Rewards can vary from food, pats or a through of the toy, but I would recommend food. Something that your dog doesn’t get everyday is the best to use, like cheese, but maybe mix it in with some dry food.
- Start by getting your dogs attention by giving him a few treats so he knows you have them. Hold them firm in your hand and lift it above his head out of his reach. This should tilt him backwards in to a sitting position.
- Command ‘Sit’ and reward. If he doesn’t sit, gently push on his back until he does, then command ‘Sit’ and reward.
- Repeat until he can do this without the hand movement and when he is not sitting in front of you.
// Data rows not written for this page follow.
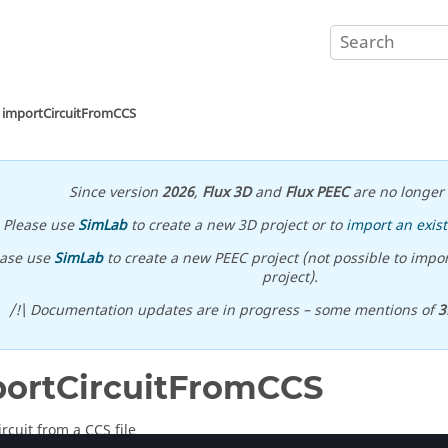
importCircuitFromCCS
Since version
2026
,
Flux 3D
and
Flux PEEC
are no longer 
Please use
SimLab
to create a new 3D project or to
import an exist
ease use
SimLab
to create a new PEEC project (not possible to impor
project).
/!\ Documentation updates are in progress – some mentions of
3
ortCircuitFromCCS
rcuit from a CCS file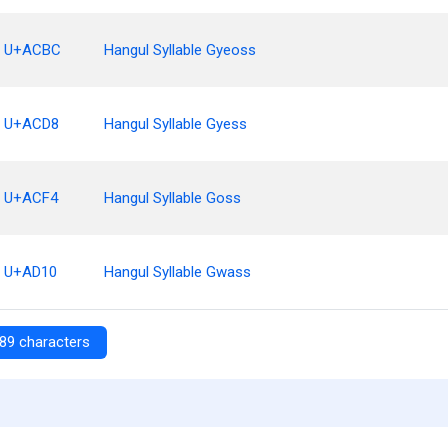
U+ACBC
Hangul Syllable Gyeoss
U+ACD8
Hangul Syllable Gyess
U+ACF4
Hangul Syllable Goss
U+AD10
Hangul Syllable Gwass
89 characters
For example, use this command when visitors are nearby and practice this trick where there is distractions.
For this trick, you can either use the command ‘Drop’ or ‘Down’. If you plan to teach your dog to ‘Bow’ then it is best to use the command ‘Drop’ otherwise he may get confused.
- With your dog sitting, or standing in front of you, hold the treats firm in your hand and lower it to the ground and towards you, so he has to move down and forward. This should force him to go into a ’Down’ position to get the treats from your hands.
- From a sitting position, he should go into a down, but in a standing position he might go into a ‘Bow’ position. Don’t reward him until he is in a proper down position.
- You may have to push gently on his back to encourage him to do so. If you reward him for only going half way, he will often ’Cheat’ to get a reward. Command ‘Drop’ or ‘Down’ and reward when he is in a proper ‘Down’ position.
Practice this and he will soon get it. Teach him to go into a ‘Down’ position both sitting and standing, and practice this trick in a place that may have distractions.
‘Wait’ is a very important part of obedience. Getting your dog to wait allows you to have a bit of peace when wanting to sit alone, or when hanging the washing out. He will sit or lay down somewhere, and won’t move until you release him.
- Sit or lay your dog down in front of you and fold the food in view but not so he can get to it. Command ‘Wait’ and make your dog be still for only a few seconds, and then reward.
- You can also use a hand signal. Hold you hand up in a way that you would signify ‘Stop’.
- Repeat several times so that he understands what you want him to do. Once this is successful, walk a few steps backwards once you have commanded ‘Wait’. This may take longer to teach than other tricks, but it is very important to teach.
Progress this trick so your dog will wait anywhere, any distance and you dog will be one of the most obedient dogs on the block.
‘Come’ is a very easy trick to teach your dog.
- Show your dog you have food and throw a piece a few metres in front of you so your dog has to go get it. Once he has found it, call his name and he should come back to you, wanting more food. Reward and repeat.
- This time, command your dog to ‘Wait’ and then take a few steps backwards and call his name. If he doesn’t come, try again or click your fingers. Reward and Repeat.
- The next time you do this, add in the command ‘Come’ after calling his name. Practice as much as you can, even out in the yard. Command ‘Come’ randomly when playing, but always reward once he has come to you. Always make it rewarding for your dog to come to you so that he will always come when he’s called, knowing that it is fun or rewarding.
Use this command when out on walks aswell, because it will teach him that he has to come to you where ever you are and whenever he is called.
Once your dog knows the basic obedience tricks, you can try the SDWC exercise. First command your dog to ‘Sit’, then to lay ‘Down’ or ‘Drop’. Command ‘Wait and take a few steps backwards, and then ‘Come’ after a few seconds. After he has come to you, reward him and repeat.
Dogs love to make their masters happy, so they are always looking for things to do to please them. That is why SDWC is a good exercise to do with your dog, because if he does it right and you praise him, he will enjoy training more.
You may have to reward after every command at first, but aim to do five rounds of SDWC before rewarding him.